Replacing Coilover Springs

Replacing Coilover Springs

A-arm independent suspension upgrade
on

Article update October 2011

Upgrading your car's suspension can give it a whole new life. And replacing coilover springs is a good place to start, to restore the vehicle to its original height and improve its ride. After all, absorbing road impact and supporting the weight of the car is a big job. Normal wear and tear fatigues suspension components, making your car droop, resulting in reduced ride quality and handling issues.

New springs can restore the vehicle to its original height and ride quality.

Lift or Lower?

A saggy profile and sloppy ride are two indicators that the springs are at the end of their life cycles. When replacement is imminent, many car owners debate the merits of using OE-spec springs or substituting non-stock springs: shorter coils provide a lower center of gravity for better road-hugging/cornering and longer springs mean additional off-road ground clearance/fit for taller tires. Regardless of spring length, the replacement procedure is similar (although longer springs sometimes require removing additional components).

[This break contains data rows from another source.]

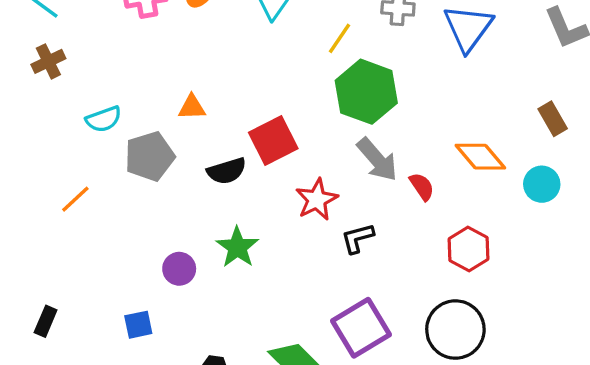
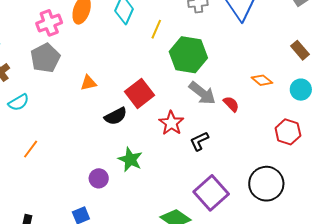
yellow line: (340, 38) -> (156, 29), moved
cyan semicircle: (104, 119) -> (19, 102), moved
gray pentagon: (150, 156) -> (45, 58), moved
orange diamond: (480, 157) -> (262, 80), size x0.7
red hexagon: (468, 249) -> (288, 132), moved

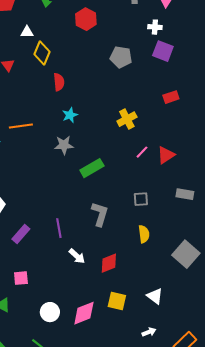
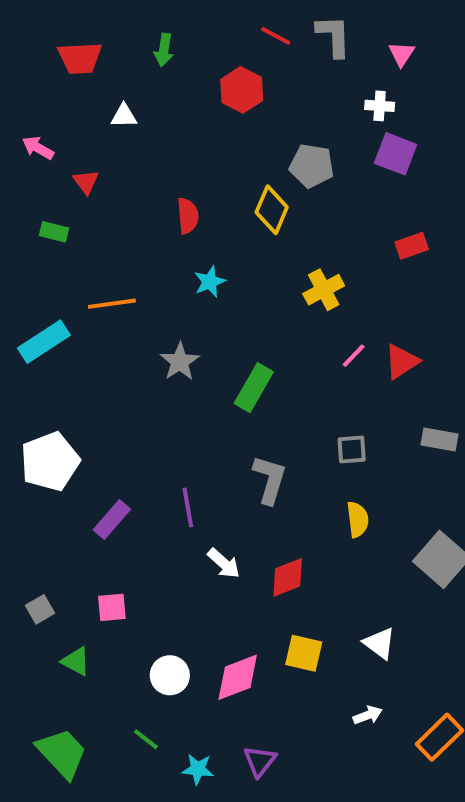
yellow diamond: (42, 53) -> (272, 210), moved
gray star: (64, 145) -> (180, 362), moved, turned -30
green rectangle: (92, 168) -> (254, 388), turned -30

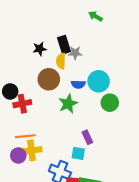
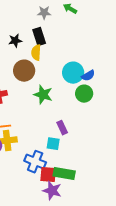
gray star: (75, 53) -> (44, 13), moved
blue semicircle: (78, 84) -> (88, 76), moved, turned -32
green star: (68, 104) -> (43, 95), turned -30

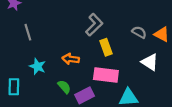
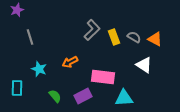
yellow rectangle: (106, 47) -> (114, 37), moved
orange arrow: (71, 59) -> (70, 62), turned -35
green semicircle: (64, 87) -> (55, 96), moved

Most above-average-skilled home mechanics can replace their vehicles' coil springs. However, the job isn't without risk. Compressed coils store an incredible amount of energy. The key to the swap is to release this pent-up energy in a slow, controlled way. A coil that abruptly springs forth from its A-arm environs can inflict severe bodily harm.

Compression Chambers

Coil "uncoiling" can be done a number of ways. Probably the most popular is with a coil compressor tool, which can be easily borrowed or rented from many auto parts stores. This tool squeezes the coil and keeps it in a compressed state while it's removed from the A-arm. Once the coil is off the vehicle, the compressor tool's through-bolt can be slowly unscrewed to gradually allow the coil to return to its unloaded state. When used properly, coil compressors are a popular way to safely remove springs. However, if the tool is damaged or used incorrectly, mayhem can ensue.

Some pro mechanics prefer to use a hydraulic lift and floor jack to remove coil springs. Since these people perform the procedure day in and day out, they know exactly how high to lift the vehicle so that the A-arm can be slowly lowered with a floor jack, using the floor as an emergency stop so that the coil won't shoot out from the vehicle. Since judgment based on experience is required here, this method isn't recommended for the casual do-it-yourselfer.

The safest way to preserve human digits and limbs when removing coil springs is to add redundancy-combining the two methods above or possibly even securing a heavy-duty chain around the coil to keep it from springing to full length should the compressor tool and/or jack fail. If in doubt, play it safe and take your vehicle to a professional mechanic.

The key to this swap is to release the pent-up energy in a slow, controlled way.

Specific coil-spring removal and replacement procedures vary depending on vehicle. (Refer to a service manual for the specific car for further information as well as for fastener torque specifications for proper re-assembly.) For example, many older cars mount the shock absorber inside the coil. If using a compressor tool, the shock must be removed so that the tool can be inserted into the spring. On the other hand, the shock is mounted away from the coil in many truck applications.

This overview of replacing coilover springs is intended to help you decide whether an at-home coil swap is viable for your skill level. For many car enthusiasts, the job is virtually a no-brainer. Just beware of the potential risks involved when you put a new spring in your car's steps.